Look, Listen, Analyze

Analyze Camera Work

First of all let me say, that watching a scene from a movie that you know is good without sound is very nerve racking, so watching the scene above without sound was very frustrating for me. Anyway, I did it! One thing I realized was that looking at the way the camera is placed can help the audience get a sense of what that space in the scene is like. I saw that the camera was moving is some sort of a circular motion around the character, letting the audience see all the fighting in all the angles, making them believe that the fighting is real, when really it is all just choreographed. I also saw a lot of one-point perspective going on, and that made me realize one point perspective is probably used in just about all movies. The one point perspective showed me some symmetrical things and some asymmetrical things. There was some foreground and background effects going on. The foreground was more clear and the background was more blurred, giving focus to what is going on and what to keep your eyes on.

Analyze Audio Work

The dialogue was easy to follow because there was not a lot of it, most of the scene was just fighting.

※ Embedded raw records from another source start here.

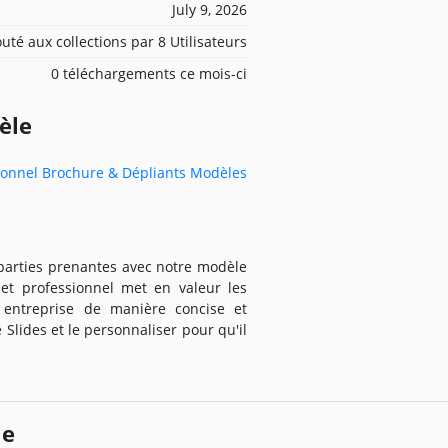
July 9, 2026
outé aux collections par 8 Utilisateurs
0 téléchargements ce mois-ci
èle
ionnel Brochure & Dépliants Modèles
s parties prenantes avec notre modèle
 et professionnel met en valeur les
e entreprise de manière concise et
Slides et le personnaliser pour qu'il
le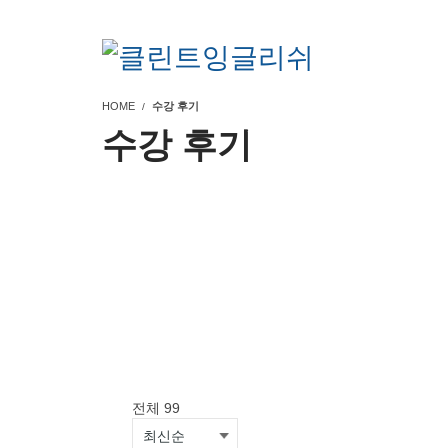
HOME
수강 후기
수강 후기
전체 99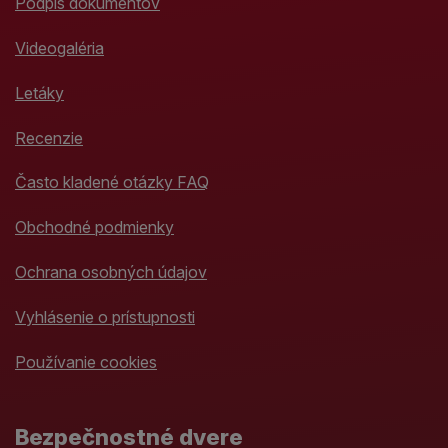
Podpis dokumentov
Videogaléria
Letáky
Recenzie
Často kladené otázky FAQ
Obchodné podmienky
Ochrana osobných údajov
Vyhlásenie o prístupnosti
Používanie cookies
Bezpečnostné dvere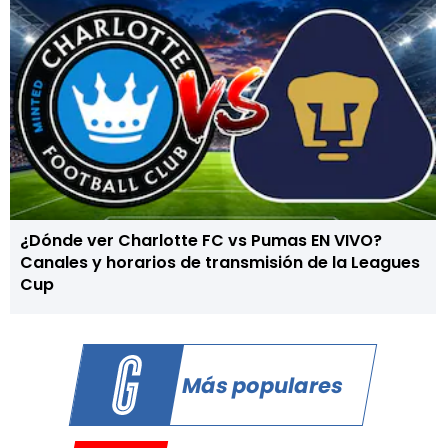
¿Dónde ver Charlotte FC vs Pumas EN VIVO?
Canales y horarios de transmisión de la Leagues
Cup
Más populares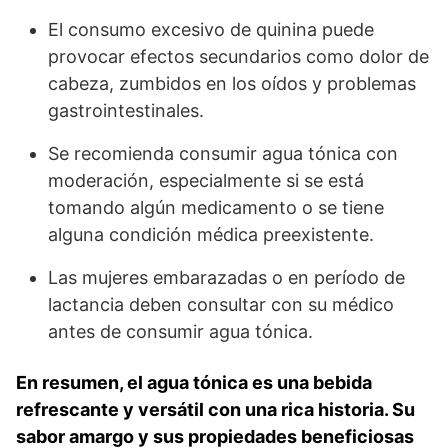
El consumo excesivo de quinina puede
provocar efectos secundarios como dolor de
cabeza, zumbidos en los oídos y problemas
gastrointestinales.
Se recomienda consumir agua tónica con
moderación, especialmente si se está
tomando algún medicamento o se tiene
alguna condición médica preexistente.
Las mujeres embarazadas o en período de
lactancia deben consultar con su médico
antes de consumir agua tónica.
En resumen, el agua tónica es una bebida
refrescante y versátil con una rica historia. Su
sabor amargo y sus propiedades beneficiosas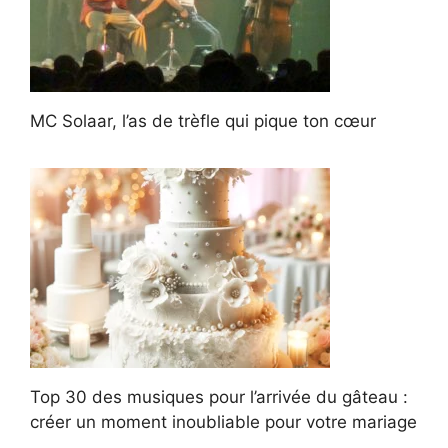
MC Solaar, l’as de trèfle qui pique ton cœur
Top 30 des musiques pour l’arrivée du gâteau :
créer un moment inoubliable pour votre mariage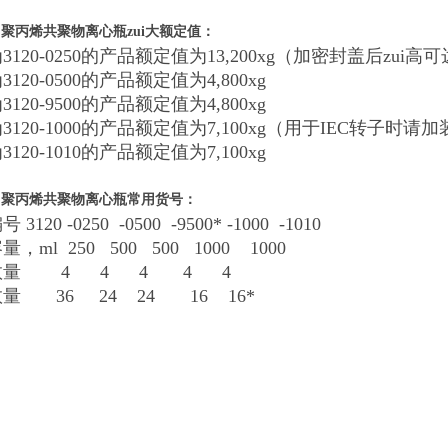
e
聚丙烯共聚物离心瓶zui大额定值：
120-0250的产品额定值为13,200xg（加密封盖后zui高可达2
120-0500的产品额定值为4,800xg
120-9500的产品额定值为4,800xg
3120-1000的产品额定值为7,100xg（用于IEC转子时请加
120-1010的产品额定值为7,100xg
e
聚丙烯共聚物离心瓶常用货号：
3120 -0250 -0500 -9500* -1000 -1010
，ml 250 500 500 1000 1000
数量 4 4 4 4 4
量 36 24 24 16 16*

I could hear the shooting of bullets, the slashing and swishing of weapons, the falling of objects, the grunts of people. I could clearly tell this was a fighting scene. When there was talking the music would come down and then once the person was done talking the music would gradually get louder, and intensify giving this sort of adrenaline rush feeling, one might get from skiing down a tall snowy mountain, or sky diving out of a plane. There wasn’t to many sound effects which made following the sound easy.

Put It All Together

Nothing is better than putting something together and having all the parts work as one. It’s like baking a cake, you have all the ingredients separate from each other, and then you have to add all them all together and get this delicious treat, or maybe a bad treat, depending on how you put the ingredients together and how much of each thing you put together. There was one part that I missed in the analyzing audio section. I missed the sound of the doors opening, and closing and the patting of feet on the floor from running. I guess one could say I missed the sounds because I was so focused on the sounds of guns, the swishing, of weapons, the sounds of grunting, and the sounds of bullets that I just tuned out the sound of doors and feet on the floor. I know that back in the day there was no sound with films, and people could still know the purpose of the film. For example, people knew the a Charlie Chaplin film was meant for comedy, and you could possibly still identify the category of each film today without the sound involved, but without sound, and without pictures people won’t get the full effect of what is being portrayed in each scene.